■ What you need to do ■
Write the records out again exactly, leaving no images in.

[Extracted data entries]

= = = = = = =

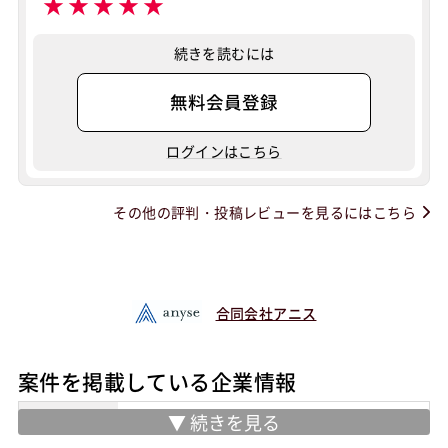
★
★
★
★
★
続きを読むには
無料会員登録
ログインはこちら
その他の評判・投稿レビューを見るにはこちら
合同会社アニス
案件を掲載している企業情報
業務内容
■技術者支援サービス(SES)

= = = = = = =

■ Written answer ■
★
★
★
★
★
続きを読むには
無料会員登録
ログインはこちら
その他の評判・投稿レビューを見るにはこちら
合同会社アニス
案件を掲載している企業情報
業務内容
■技術者支援サービス(SES)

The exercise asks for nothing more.